At work we meet them, more and more often, the truth. I mean surveys, barometers and all kinds of opinion measurements. Maybe they haven't multiplied that much in number, but they did in terms of the importance and media attention they've received. They're the favorite lunch for mass media gatherings.
Sometimes they make us angry, because in the way we approach the issue and in the very formulation of the questions we perceive the political dimension. In most cases, I do not know if we are sufficiently aware of the performative capacity of surveys, that is, they serve not only to measure or analyze reality, but also to create and transform reality. To take a daily example, let's say that for dinner we have to choose between two restaurants, one full of people and one half empty. Where do you think we're going to play? The principle of "People Where, I Go," also works in politics. Not all the decisions we make in life are too meditated, and thinking that most of them are of one opinion or another or that they are going to win this or another party is nothing bad. Surveys focus on this.
It seems that the media have also realised this. In addition to promoting their own research, after passing through their sieve there are also those carried out by other institutions, emphasizing what they want and what they want. And, of course, we swallow them through the evidence or the objective tone that comes out of the results of an investigation.

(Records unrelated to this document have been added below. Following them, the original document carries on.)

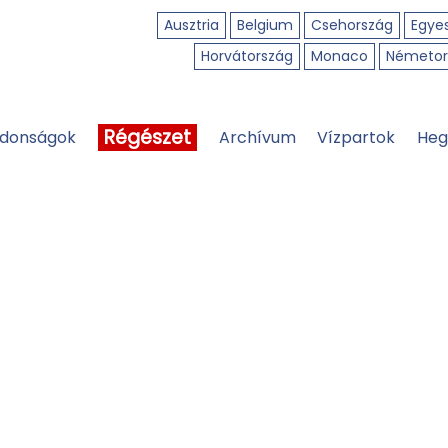
Ausztria
Belgium
Csehország
Egyes
Horvátország
Monaco
Németor
Régészet
jdonságok
Archívum
Vízpartok
Heg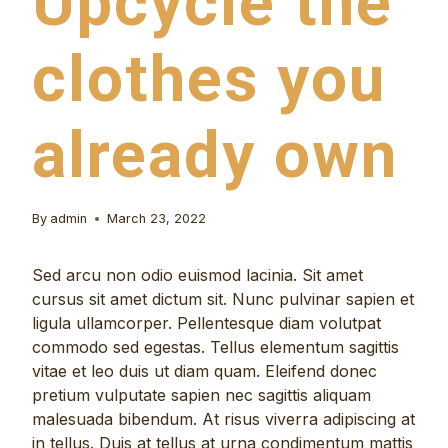
Upcycle the
clothes you
already own
By
admin
March 23, 2022
Sed arcu non odio euismod lacinia. Sit amet
cursus sit amet dictum sit. Nunc pulvinar sapien et
ligula ullamcorper. Pellentesque diam volutpat
commodo sed egestas. Tellus elementum sagittis
vitae et leo duis ut diam quam. Eleifend donec
pretium vulputate sapien nec sagittis aliquam
malesuada bibendum. At risus viverra adipiscing at
in tellus. Duis at tellus at urna condimentum mattis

It's fairly widespread that every media outlet has its own editorial line, and it's dealing with news based on that, but antibodies before surveys are not so developed. Therefore, if demographic data can serve to channel public opinion and condition political behaviors, we are faced with a tool to increase media power.
It is widespread that each media has its own editorial line and that news is treated accordingly, but antibodies prior to the surveys are not so developed. Therefore, if demographic data can serve to channel public opinion and condition political behaviour, we are faced with an instrument to increase media power.
We also know little about the way the research is conducted. They give us data about the sample, the time and the margin of error, but not about the famous work of “cooking”, that is, how they make estimates and deviations with dubious answers. I find this information interesting in the studies paid with public money, as it seems to me that transparency should be an essential feature and that, on the other hand, they should have absolute rigour in providing data.
In the last EiTB Focus held before the autonomous elections of the CAV, for example, it became news that the last seat of Álava could be dancing between the PNV and Citizens, which was given an informative interest, we were even confirmed that it could be 100 votes apart. In the news and current tertulias, he spent a week pulling and throwing the data, and not any week: the week of the elections. Without much knowledge of sociology, anyone can guess that the fact that a data is confirmed in such detail taking into account the margin of error and the percentage of doubts, is not very well founded, and that the length of a seat may be around a handful of votes may influence the votes received by the two parties in that territory.
The latter have been the “naphinometer” and the Euskobarometer. Perhaps for the publication of this article some other is intercalated. Each of them deserves an extraordinary analysis, but these are great waters and on this occasion I have to be content with expressing my unknowns.